Depois que a Promotoria de fato pediu a saída dos diretores, o CNMP agendou uma audiência de conciliação para o dia 9 de dezembro de 2020. O que não se sabia até agora é que, na reunião, um dos advogados da FGV, Fábio Medina Osório, que foi palestrante do Gilmarpalooza de 2019, propôs um acordo a Tavares: a fundação retiraria a ação pela sua destituição e, em troca, a promotora faria o mesmo com a ação na 28ª Vara Cível, na qual pedia o afastamento da diretoria, a quebra dos sigilos fiscal e bancário e a rejeição das contas da FGV. Tavares recusou o acordo. (Fábio Osório confirmou a proposta para a piauí. Tavares não quis dar entrevista.) No mesmo dia, à tarde, o juiz Eric Scapim Cunha Brandão, substituto da 28ª Vara, negou a destituição dos diretores e a quebra dos seus sigilos. Brandão apontou falhas processuais, pois o Ministério Público pedia quebra de sigilo de diretores que não constavam na ação e ainda pedia um novo administrador para a FGV sem especificar as atribuições do cargo.
Em torno da 28ª Vara, há toda uma teia de relações. O titular da cadeira de Brandão era o juiz Daniel Vianna Vargas. Ele é professor do mestrado em políticas públicas do Instituto Brasileiro de Ensino, Desenvolvimento e Pesquisa (IDP), entidade da qual o ministro Gilmar Mendes é sócio e que, junto com a FGV, promove o Fórum Jurídico de Lisboa. Dois meses depois da sentença prolatada pelo substituto Brandão, Vianna Vargas recebeu um convite do ministro Luis Felipe Salomão para trabalhar em seu gabinete no Superior Tribunal de Justiça (STJ). Salomão, além de ministro, é corregedor do Conselho Nacional de Justiça (CNJ), o órgão que fiscaliza os juízes, e um grande amigo da FGV. Hoje em dia, trabalha como coordenador-geral da FGV Conhecimento, que cuida da organização de concursos públicos para a contratação de servidores. (O artigo 36 da Lei Orgânica da Magistratura Nacional, de 1979, proíbe que juízes ocupem cargos de direção em fundações, mas a assessoria de Salomão diz que sua função não equivale a “cargo de direção na FGV”.)

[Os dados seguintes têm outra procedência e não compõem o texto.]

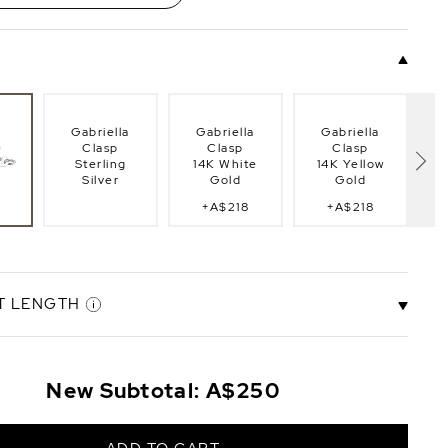
Gabriella
Gabriella
Gabriella
Clasp
Clasp
Clasp
Sterling
14K White
14K Yellow
Silver
Gold
Gold
+A$218
+A$218
lasp
Fi
g
T LENGTH
.5"
6.5" Bracelet
7.0" Bracelet
8.0" Bracelet
8.
New Subtotal:
A$250
t
Length
Length
Length
+A$29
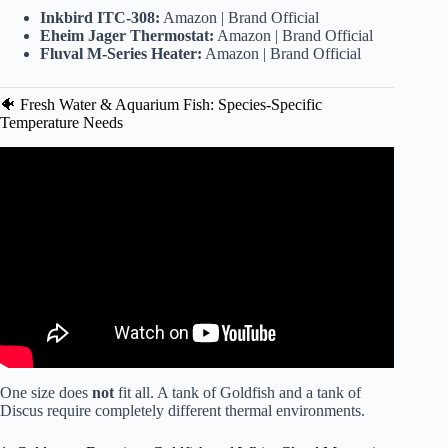
Inkbird ITC-308:
Amazon
|
Brand Official
Eheim Jager Thermostat:
Amazon
|
Brand Official
Fluval M-Series Heater:
Amazon
|
Brand Official
🐠 Fresh Water & Aquarium Fish: Species-Specific
Temperature Needs
Video: The Perfect Aquarium Temperature Ranges For
Your Fish.
One size does
not
fit all. A tank of Goldfish and a tank of
Discus require completely different thermal environments.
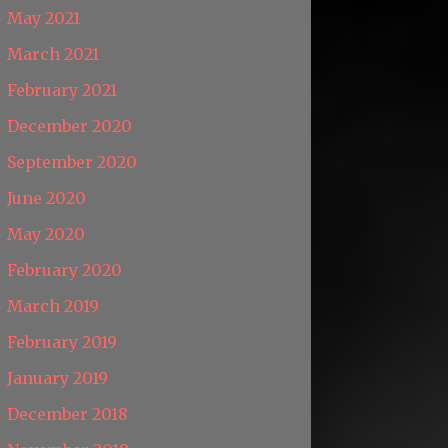
May 2021
March 2021
February 2021
December 2020
September 2020
June 2020
May 2020
February 2020
March 2019
February 2019
January 2019
December 2018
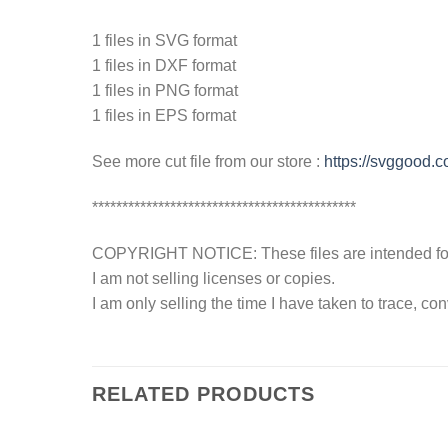
1 files in SVG format
1 files in DXF format
1 files in PNG format
1 files in EPS format
See more cut file from our store :
https://svggood.
********************************************
COPYRIGHT NOTICE: These files are intended for y
I am not selling licenses or copies.
I am only selling the time I have taken to trace, c
RELATED PRODUCTS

O Ministério Público do Rio reagiu contra a sentença de Brandão recorrendo ao Tribunal de Justiça. Ao mesmo tempo, propôs uma ação cível no STJ contra a liminar do CNMP que impunha prazo máximo de um ano para análise das contas das fundações fluminenses. O Ministério Público confiava que ganharia a ação, mas suas esperanças se dissiparam quando, por sorteio, o recurso caiu no gabinete de Gilmar Mendes.

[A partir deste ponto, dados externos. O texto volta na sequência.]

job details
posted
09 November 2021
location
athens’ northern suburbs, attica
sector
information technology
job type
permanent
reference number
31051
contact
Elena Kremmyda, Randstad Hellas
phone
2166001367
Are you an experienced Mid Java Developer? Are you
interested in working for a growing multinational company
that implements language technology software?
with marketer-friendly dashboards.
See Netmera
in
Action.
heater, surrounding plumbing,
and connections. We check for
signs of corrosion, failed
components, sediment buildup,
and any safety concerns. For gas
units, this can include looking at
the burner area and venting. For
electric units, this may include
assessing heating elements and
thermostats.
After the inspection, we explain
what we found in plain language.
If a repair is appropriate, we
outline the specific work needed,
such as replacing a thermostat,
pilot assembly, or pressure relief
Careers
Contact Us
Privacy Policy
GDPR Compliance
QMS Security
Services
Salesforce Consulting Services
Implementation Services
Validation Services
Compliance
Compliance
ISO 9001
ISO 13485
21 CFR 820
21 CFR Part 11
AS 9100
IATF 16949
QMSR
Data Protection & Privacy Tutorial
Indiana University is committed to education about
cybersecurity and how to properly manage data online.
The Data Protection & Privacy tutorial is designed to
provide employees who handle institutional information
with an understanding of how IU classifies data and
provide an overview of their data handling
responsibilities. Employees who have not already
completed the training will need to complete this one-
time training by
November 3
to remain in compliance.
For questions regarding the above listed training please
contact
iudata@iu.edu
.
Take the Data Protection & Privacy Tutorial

O ministro assumiu o caso sem que nenhuma das partes tenha pedido sua suspeição em razão de sua parceria de longa data com a FGV no Fórum Jurídico de Lisboa. Além disso, a FGV contratou para sua defesa o advogado Rodrigo Mudrovitsch, que é advogado particular de Gilmar, seu ex-aluno, também professor do IDP e um dos palestrantes no Gilmarpalooza, na capital portuguesa. Em cinco dias, o ministro negou a liminar pedida pelo MP e manteve a decisão do CNMP que estabelecia o prazo de um ano para análise das contas das fundações. Disse que o conselho tem autonomia para decidir sobre os atos dos promotores, que, no caso do Rio, na opinião do ministro, extrapolaram as “regras constitucionais e legais”.

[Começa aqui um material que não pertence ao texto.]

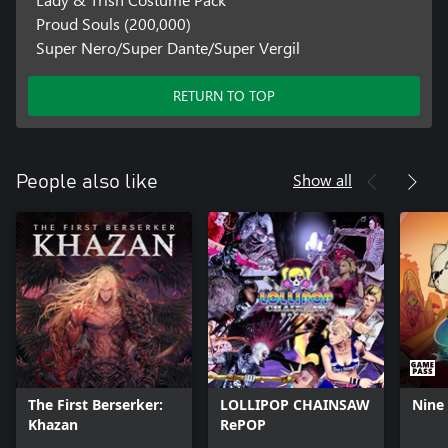
Proud Souls (200,000)
Super Nero/Super Dante/Super Vergil
RETURN TO TOP
Show all
People also like
The First Berserker:
LOLLIPOP CHAINSAW
Nine 
Khazan
RePOP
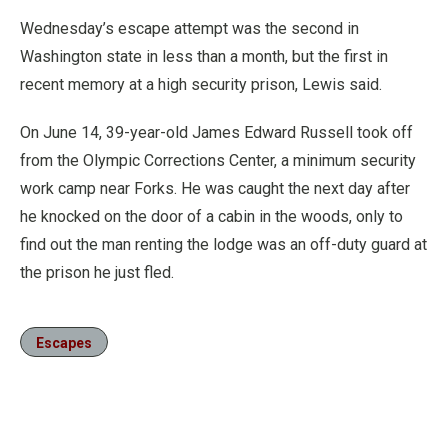
Wednesday’s escape attempt was the second in
Washington state in less than a month, but the first in
recent memory at a high security prison, Lewis said.
On June 14, 39-year-old James Edward Russell took off
from the Olympic Corrections Center, a minimum security
work camp near Forks. He was caught the next day after
he knocked on the door of a cabin in the woods, only to
find out the man renting the lodge was an off-duty guard at
the prison he just fled.
Escapes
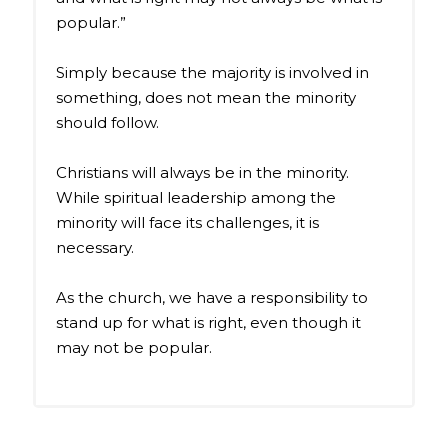
popular.”
Simply because the majority is involved in
something, does not mean the minority
should follow.
Christians will always be in the minority.
While spiritual leadership among the
minority will face its challenges, it is
necessary.
As the church, we have a responsibility to
stand up for what is right, even though it
may not be popular.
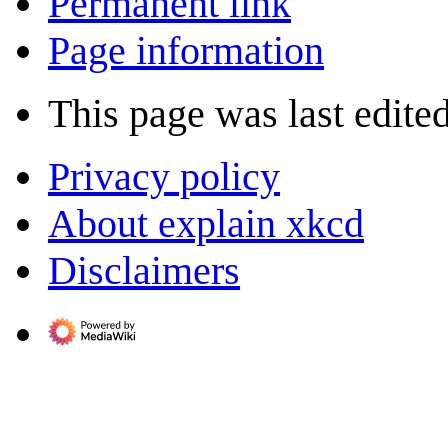
Permanent link
Page information
This page was last edited
Privacy policy
About explain xkcd
Disclaimers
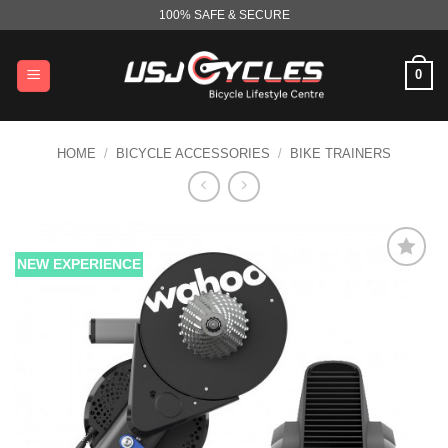
Skip
100% SAFE & SECURE
to
content
0
HOME
/
BICYCLE ACCESSORIES
/
BIKE TRAINERS
NEW EXPERIENCE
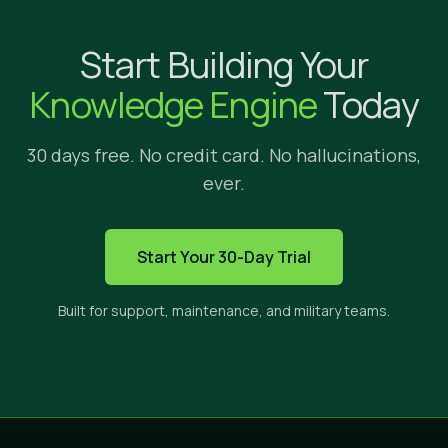
Why Implicit?
Start Building Your
We're glad yo
Knowledge Engine
Today
30 days free. No credit card. No hallucinations,
ever.
HOW IMPLICIT FITS
Start Your 30-Day Trial
The only solution built to s
Built for support, maintenance, and military teams.
Implicit sits between three categories of tools. E
CROSS-APP
PRIVATE
CI
SEARCH
CONTENT
ANS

Depois da decisão de Gilmar, o recurso movido por Tavares e pelo Gaecc contra a sentença de Brandão estava prestes a entrar no Tribunal de Justiça do Rio quando surgiu outra novidade: Tavares foi surpreendida com a notícia de que os outros dois promotores haviam assinado um Termo de Ajustamento de Conduta (TAC). Um deles, José Marinho Paulo Junior, acabara de assumir a fiscalização da FGV no lugar de Tavares. A troca é comum, já que há um rodízio trianual entre os promotores que fiscalizam fundações, mas a assinatura do TAC chamava a atenção.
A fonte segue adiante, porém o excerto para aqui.